Every year we tinker our tax laws, and the tinkering job bids fair to hold out for many years to come, unless we adopt an honest, reasonable and sane method of charging citizens for public services. To tax is to take. Taxation is payment for public services. By public services we mean streets, sewers, lights, police, etc. Public service should be paid for as all other services are paid for, according to the value of said services. The value of your house, furniture, garage, auto, etc., is not and cannot be the measure of the value of public services. To tax a man on the value of his house as payment for public services is just like charging a man for a suit of clothes by the value of his auto. Taxing a man on the value of private services is simply taking private property for public use without compensation; in other words stealing by due process of law.

When a man builds, paints, or improves his house, he pays for those services to the painter and builder; why then should he be called to pay for those services a second time to the town that did not build or paint -- in fact, rendered no service and delivered no goods?

To increase a man's assessment merely because he rendered a private service unto himself is, to say the least, unreasonable. If your butcher, going past your house noticed that you had painted or improved your house, went back to his shop and sent you a bill for twenty pounds of steak that he had not delivered, and did not intend to deliver, you would say he was both a fool and a crook; then in the name of common sense why should the town do such a foolish and dishonest thing?

The value of public services is only measured by what is commonly known as land value, but which is not the value of land but is the value of government -- that is, public services.

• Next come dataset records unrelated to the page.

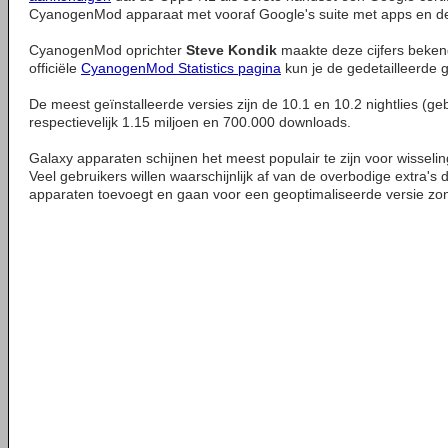
CyanogenMod apparaat met vooraf Google's suite met apps en de 
CyanogenMod oprichter
Steve Kondik
maakte deze cijfers beke
officiële
CyanogenMod Statistics pagina
kun je de gedetailleerde 
De meest geïnstalleerde versies zijn de 10.1 en 10.2 nightlies (g
respectievelijk 1.15 miljoen en 700.000 downloads.
Galaxy apparaten schijnen het meest populair te zijn voor wisseli
Veel gebruikers willen waarschijnlijk af van de overbodige extra'
apparaten toevoegt en gaan voor een geoptimaliseerde versie zond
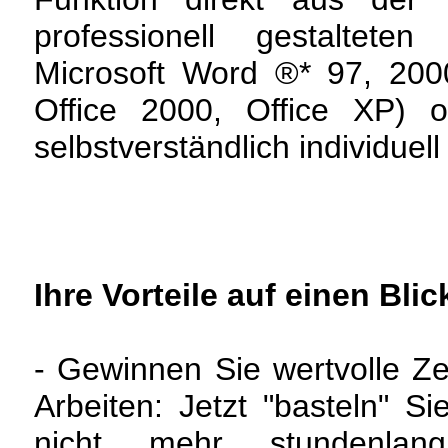
professionell gestaltete
Microsoft Word ®* 97, 200
Office 2000, Office XP) o
selbstverständlich individuel
Ihre Vorteile auf einen Blic
- Gewinnen Sie wertvolle Zeit
Arbeiten: Jetzt "basteln" Si
nicht mehr stundenlan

The land along a street not graded, without sewer, far from a fire station, far from schools will be very cheap. As soon as the street is graded, paved, sewered, lighted, supplied with fire department services, etc., the value of the land begins to climb and it will climb up at least to the full cost of such improvement.

The selling price or assessed value of land is simply the part of what should be the yearly tax that we fail to collect, capitalized. The selling or assessed value of land pays no taxes. This statement will be a great surprise to most assessors. If I own a lot the gross ground rent of which is $75 per year, the tax amounts to $25, leaving me net rent amounting to $50. I will ask $1,000 as selling price, because $50 is 5 per cent on $1,000. If the tax was $50, leaving me $25 net rent, I could only ask $500 as $25 is 5 per cent on $500 or $25 capitalized. Increase the tax to $75, the selling price would disappear, though not the value for use or gross rent. I would simply be unable to sell any taxes that were not collected, for the good and sufficient reason that the town collected all its public service value.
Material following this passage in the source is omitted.